Zehra Duru Bilgin

Personal information
- Full name: Zehra Duru Bilgin
- Born: 27 April 2002 (age 24) Turkey
- Education: Brown University
- Height: 5 ft 9 in (175 cm)

Sport
- Country: Turkey
- Sport: Swimming
- Strokes: Freestyle
- Club: Fenerbahçe Swimming

Medal record
Women's swimming
Representing Turkey
European Championships
| Bronze medal – third place | 2024 Belgrade | 4×200 m freestyle relay |

= Zehra Bilgin =

Turkish swimmer (born 2002)

Zehra Duru Bilgin (born 27 April 2002) is a Turkish swimmer who specializes in freestyle swimming of 100 m and 200 m events.She holds a number of national record in various styles and events. She takes part at the 2024 Summer Olympics in Paris, France.

== Sport career ==
Bilgin is a member of Fenerbahçe Swimming in Istanbul. During her college time at Brown University, she competes for the Brown Bears swimming and diving team.

Bilgin competed in the 4 × 100 m freestyle relay event at the 2019 World Aquatics Championships in Gwangju, South Korea.

She won the bronze medal together with Ela Naz Özdemir, Gizem Güvenç and Ecem Dönmez in the 4 × 200 m freestyle relay event at the 2024 European Aquatics Championships in Belgrade, Serbia.
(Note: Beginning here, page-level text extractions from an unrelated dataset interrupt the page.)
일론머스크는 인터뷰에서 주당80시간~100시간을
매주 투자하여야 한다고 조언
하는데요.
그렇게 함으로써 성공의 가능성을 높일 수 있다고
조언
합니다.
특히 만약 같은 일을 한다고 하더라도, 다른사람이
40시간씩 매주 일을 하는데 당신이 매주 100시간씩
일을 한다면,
She was qualified to represent her country at the 2024 Summer Olympics in Paris, France together with her teammates Ela Naz Özdemir, Gizem Güvenç and Ecem Dönmez within the first 16 teams with 8:05.21 in the Women's 4 × 200 m freestyle relay event of the 2024 World Aquatics Championships in Doha, Qatar.

== National records ==

| Date | Age Category | Course | Event | Time | Venue | Ref |
|---|---|---|---|---|---|---|
| 2015-12-11 | U13 | LCM | 50 m backstroke | 30.48 | Istanbul |  |
| 2015-12-11 | U13 | LCM | 100 m butterfly | 1:01.99 | Istanbul |  |
| 2015-12-19 | U13 | SCM | 100 m freestyle | 56.42 | Istanbul |  |
| 2015-12-19 | U13 | SCM | 100 m butterfly | 1:00.72 | Istanbul |  |
| 2016-12-22 | U14 | SCM | 100 m freestyle | 56.42 | Istanbul |  |
| 2016-12-23 | U14 | SCM | 100 m butterfly | 59.88 | Istanbul |  |
| 2017-07-08 | U15 | SCM | 100 m butterfly | 59.60 | Istanbul |  |
| 2018-12-27 | U16 | SCM | 100 m butterfly | 59.45 | Istanbul | name="tyf2"/> |
| 2019-12-20 |  | LCM | 4x100 m freestyle relay | 3:38.57 | Istanbul |  |
| 2024-06-17 |  | LCM | 4x200 m freestyle relay | 8:01.58 | Belgrade |  |

- SCM: Short course (25 meter)
- LCM Long course (50 meter)

== Personal life ==
Zehra Duru Bilgin was born on 27 April 2002.

She completed her secondary education at the French high school Lycée Saint-Joseph, Istanbul in 2021. She studies at Brown University in Providence, Rhode Island, United States.